Product Introduction
The intelligent heating large model is based on technologies such as machine learning, large models, and intelligent agents, integrating heating knowledge, production data, weather data, building data, and user feedback. It drives collaborative linkage of AI models at the station end, covering core heating scenarios such as load forecasting, whole network balancing, room temperature simulation, fault prediction, and customer service work orders, promoting the intelligent transformation of the heating industry.

Core Functions
Heat Source Load Forecasting: Integrates multidimensional data including production, meteorology, and historical data to achieve precise hourly/daily heat load forecasting.

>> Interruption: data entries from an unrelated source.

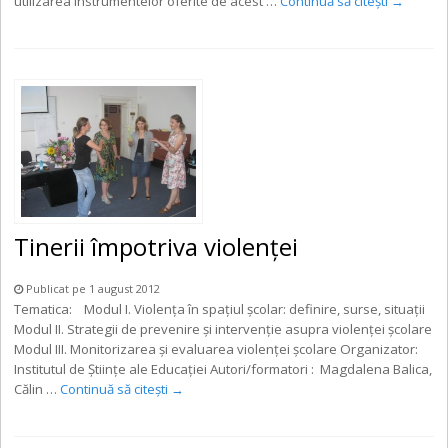
utilizarea instrumentelor oferite de acest …
Continuă să citești
→
Tinerii împotriva violenței
Publicat pe 1 august 2012
Tematica: Modul I. Violenţa în spaţiul şcolar: definire, surse, situaţii
Modul II. Strategii de prevenire şi intervenţie asupra violenţei şcolare
Modul III. Monitorizarea şi evaluarea violenţei şcolare Organizator:
Institutul de Ştiinţe ale Educaţiei Autori/formatori : Magdalena Balica,
Călin …
Continuă să citești
→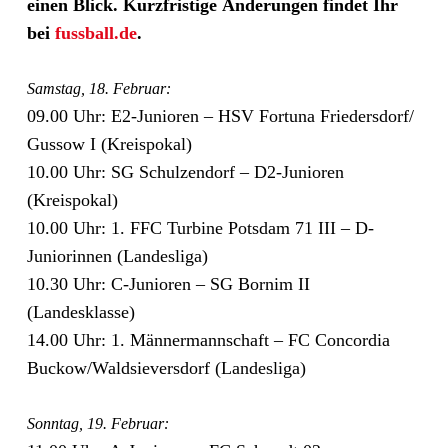
einen Blick. Kurzfristige Änderungen findet Ihr
bei
fussball.de
.
Samstag, 18. Februar:
09.00 Uhr: E2-Junioren – HSV Fortuna Friedersdorf/​
Gussow I (Kreispokal)
10.00 Uhr: SG Schulzendorf – D2-Junioren
(Kreispokal)
10.00 Uhr: 1. FFC Turbine Potsdam 71 III – D-
Juniorinnen (Landesliga)
10.30 Uhr: C-Junioren – SG Bornim II
(Landesklasse)
14.00 Uhr: 1. Männermannschaft – FC Concordia
Buckow/​Waldsieversdorf (Landesliga)
Sonntag, 19. Februar: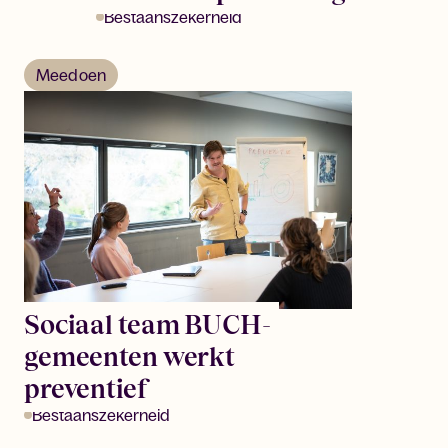
Bestaanszekerheid
Meedoen
Sociaal team BUCH-
gemeenten werkt
preventief
Bestaanszekerheid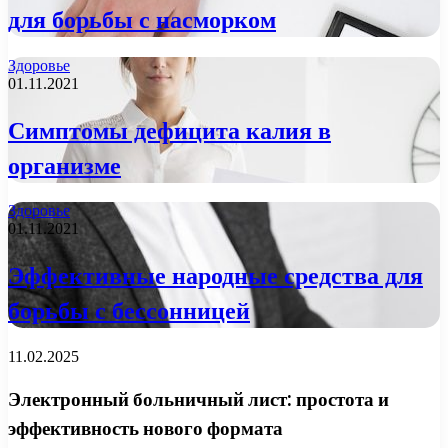
для борьбы с насморком
Здоровье
01.11.2021
Симптомы дефицита калия в
организме
Здоровье
01.11.2021
Эффективные народные средства для
борьбы с бессонницей
11.02.2025
Электронный больничный лист: простота и
эффективность нового формата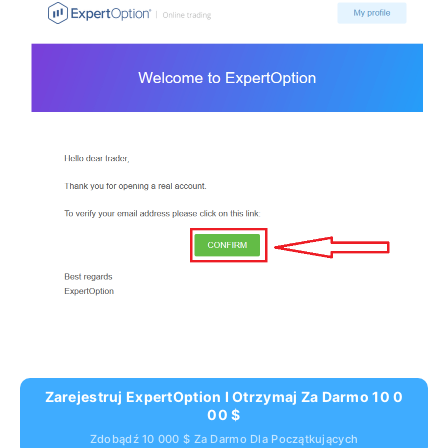
Zarejestruj ExpertOption I Otrzymaj Za Darmo 10 0
00 $
Zdobądź 10 000 $ Za Darmo Dla Początkujących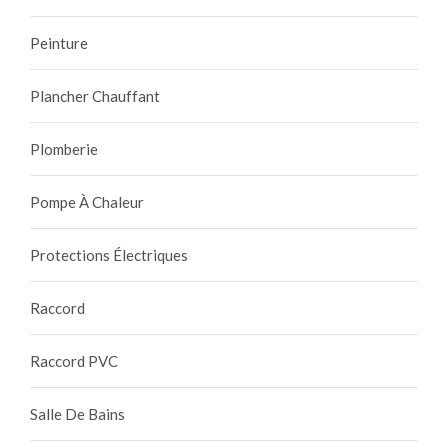
Peinture
Plancher Chauffant
Plomberie
Pompe À Chaleur
Protections Électriques
Raccord
Raccord PVC
Salle De Bains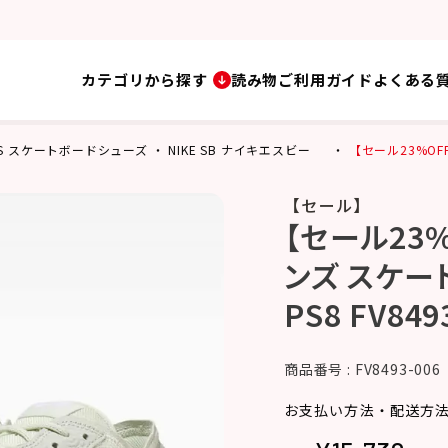
カテゴリから探す
読み物
ご利用ガイド
よくある
HOES スケートボードシューズ
NIKE SB ナイキエスビー
【セール23%OFF
【セール】
【セール23%
ンズ スケー
PS8 FV849
商品番号
FV8493-006
お支払い方法・配送方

Heat Network Balance Scheduling: Real-time monitoring of heat network node data, automatically generating balance adjustment strategies to optimize heating efficiency.
Heat station operation optimization: Recommend the optimal operation plan based on parameters such as temperature and load, and analyze energy consumption and energy-saving potential in real time.

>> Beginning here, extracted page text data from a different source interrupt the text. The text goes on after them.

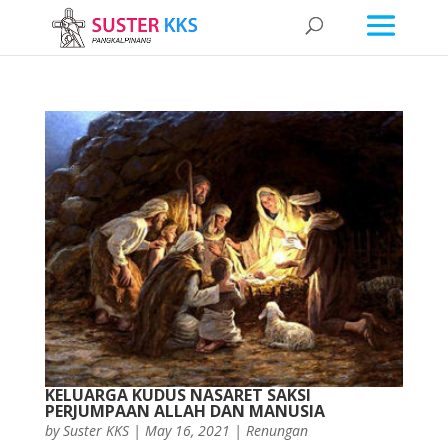
KELUARGA KUDUS NASARET SAKSI
PERJUMPAAN ALLAH DAN MANUSIA
by
Suster KKS
|
May 16, 2021
|
Renungan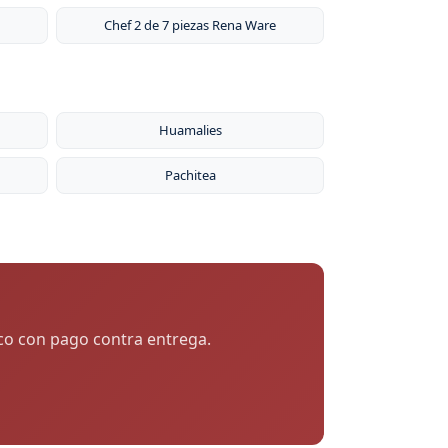
Chef 2 de 7 piezas Rena Ware
Huamalies
Pachitea
uco con pago contra entrega.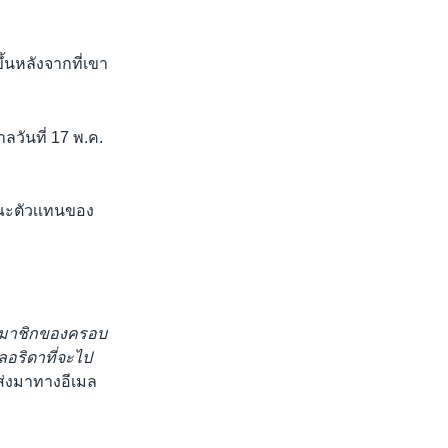
ึ้นหลังจากที่เขา
ลวันที่ 17 พ.ค.
มคณะตัวเเทนของ
และสมาชิกของครอบ
อริดาที่จะไป
ส่งมาทางอีเมล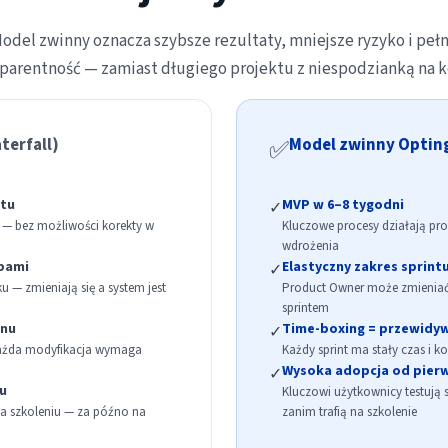
odel zwinny oznacza szybsze rezultaty, mniejsze ryzyko i peł
parentność — zamiast długiego projektu z niespodzianką na 
terfall)
✅
Model zwinny Optin
ktu
MVP w 6–8 tygodni
✓
 — bez możliwości korekty w
Kluczowe procesy działają pro
wdrożenia
ebami
Elastyczny zakres sprint
✓
 — zmieniają się a system jest
Product Owner może zmieniać
sprintem
inu
Time-boxing = przewidy
✓
każda modyfikacja wymaga
Każdy sprint ma stały czas i k
Wysoka adopcja od pier
✓
u
Kluczowi użytkownicy testują 
a szkoleniu — za późno na
zanim trafią na szkolenie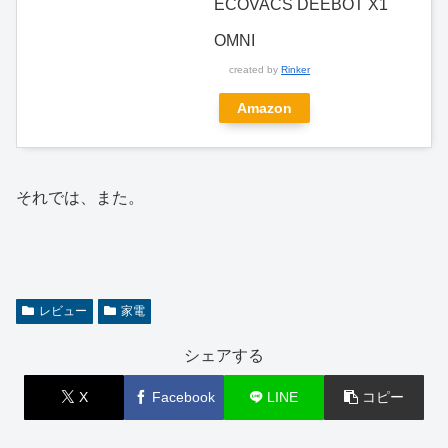
ECOVACS DEEBOT X1
OMNI
created by
Rinker
Amazon
それでは、また。
レビュー
家電
シェアする
X
Facebook
LINE
コピー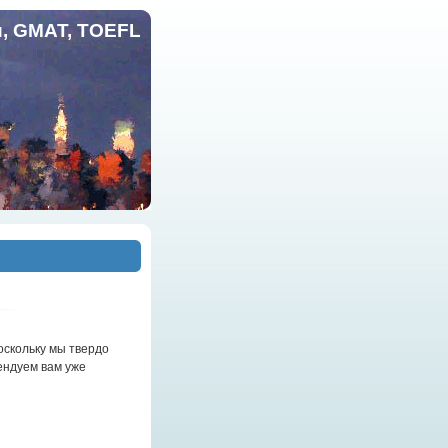
и, GMAT, TOEFL
оскольку мы твердо
мендуем вам уже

User room temperature compensation: Establish a heating model based on user data, dynamically adjust strategies and optimize feedback to achieve on-demand heating.
Equipment predictive maintenance: Monitor equipment operating status, predict fault risks, and generate maintenance plans to ensure system stability.
Customer service work order Q&A: Intelligently analyze work order content, automatically classify and assign tasks, and generate personalized responses to improve customer service efficiency.
Smart Heating Decision-Making: Integrate expert experience to form a knowledge base, support intelligent Q&A and dynamic optimization, and assist enterprise decision-making.

Product Value
Improve Heating Energy Efficiency: Based on full-network dynamic balance and intelligent load forecasting, optimize energy distribution to significantly reduce heating costs.
Optimize User Experience: Based on room temperature simulation and user feedback, dynamically adjust heating strategies to enhance comfort and reduce complaints.
Reduce operating costs: intelligent scheduling optimizes operational efficiency, predictive maintenance reduces failures, and smart customer service efficiently handles work orders.
Ensure heating stability: provide early warnings of potential risks, reduce unplanned shutdowns, and ensure safe and reliable heating supply.
Product Advantages
Multidimensional data fusion: integrate industry knowledge,production data, weather data, and other multidimensional information to build high-precision predictive models.
Intelligent Station-End Linkage: Adopting a hybrid architecture of "large model+small model" to achieve collaborative scheduling at the "source website end."
Knowledge-Driven Decision Making: Transforming expert experience into computable knowledge graphs to provide intelligent support for operational decisions.
Adaptive Optimization and Control: Continuously interacting with the environment to achieve self-optimization of strategies, constantly improving control accuracy.